To assist Patterson’s efforts to analyze and identify only those proteins with potential as druggable targets, Bogyo will attempt to design chemical affinity agents that only screen for similar proteases and kinases, Venuti said. Once these protein targets are identified via Celera’s proteomics platform, Bogyo and other Celera scientists can refine the affinity agents for use as potential small molecule therapeutics, Patterson added.
Celera’s pilot project with Graffinity will also investigate ways to “distinguish proteins amenable to small molecule intervention,” said Venuti. The collaboration is aimed at using surface plasmon resonance to study how proteins bound to a chip interact with a library of small molecules, he said.

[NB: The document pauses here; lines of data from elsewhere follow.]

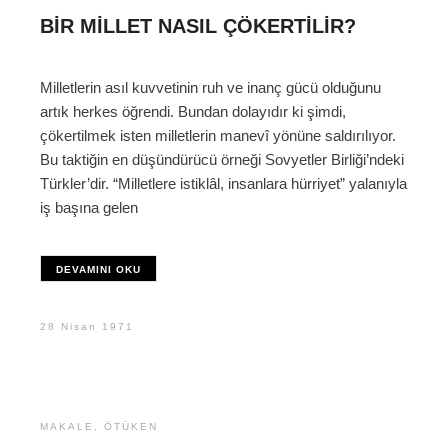
BIR MILLET NASIL ÇÖKERTILIR?
Milletlerin asıl kuvvetinin ruh ve inanç gücü olduğunu
artık herkes öğrendi. Bundan dolayıdır ki şimdi,
çökertilmek isten milletlerin manevî yönüne saldırılıyor.
Bu taktiğin en düşündürücü örneği Sovyetler Birliği’ndeki
Türkler’dir. “Milletlere istiklâl, insanlara hürriyet” yalanıyla
iş başına gelen
DEVAMINI OKU
28 Nisan 1971
MAKALE
,
ÖTÜKEN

With Syrrx, Celera plans to determine how useful the structural biology company’s platform for high-throughput x-ray crystallography helps identify protein targets useful for structure-based drug design. Celera chose to work with Syrrx, rather than some other structural biology company, because Syrrx has technology for studying a broader range of proteins and protein complexes, Venuti said. “The way they’ve developed their technology leaves them relatively unbiased in their approach to protein families,” he said, “but we’re doing a pilot study to see if it’s as fair as it sounds.” Exact financial terms of the deal were not disclosed, but Celera said it would make research and development payments to Syrrx.
Picking up the pace
Applera, Celera’s parent company, held the meeting with analysts to discuss plans for Celera Diagnostics, a joint venture between Applied Biosystems and Celera Genomics. The Alameda, Calif.-based diagnostics venture will attempt to commercialize biomarkers that Celera discovers using proteomics and genome sequencing. Currently all of Celera’s proteins with potential as markers, targets, or therapeutics are at the preclinical stage, said Venter.

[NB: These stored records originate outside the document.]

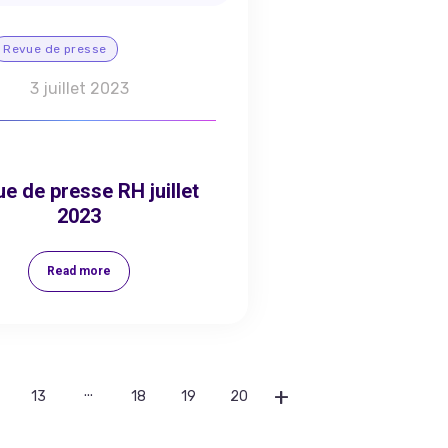
Revue de presse
3 juillet 2023
e de presse RH juillet
2023
Read more
...
13
18
19
20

Venter added that Celera is not focusing on identifying secreted proteins, because other pharmaceutical companies “have mined [secreted proteins] for the last decade without finding anything.” Instead, the company’s proteomics effort is targeted toward membrane proteins that are differentially expressed in certain disease cells, such as cancer cells, as well as other proteins differentially expressed in cellular compartments, according to Stephen Hoffman, Celera’s senior vice president for biologics. Hoffman recently joined Celera from the US Navy, where he directed research on malaria.
Celera is not looking to acquire new technical capabilities, Venter said, because the company’s focus will now be on extracting pharmaceutical products from its existing platform. “Now that we’ve built the technology, we need to increase the pace of discovery,” he said.
The company has not ruled out acquiring additional expertise in downstream drug development, said Applera CEO Tony White, who also spoke with analysts at the meeting.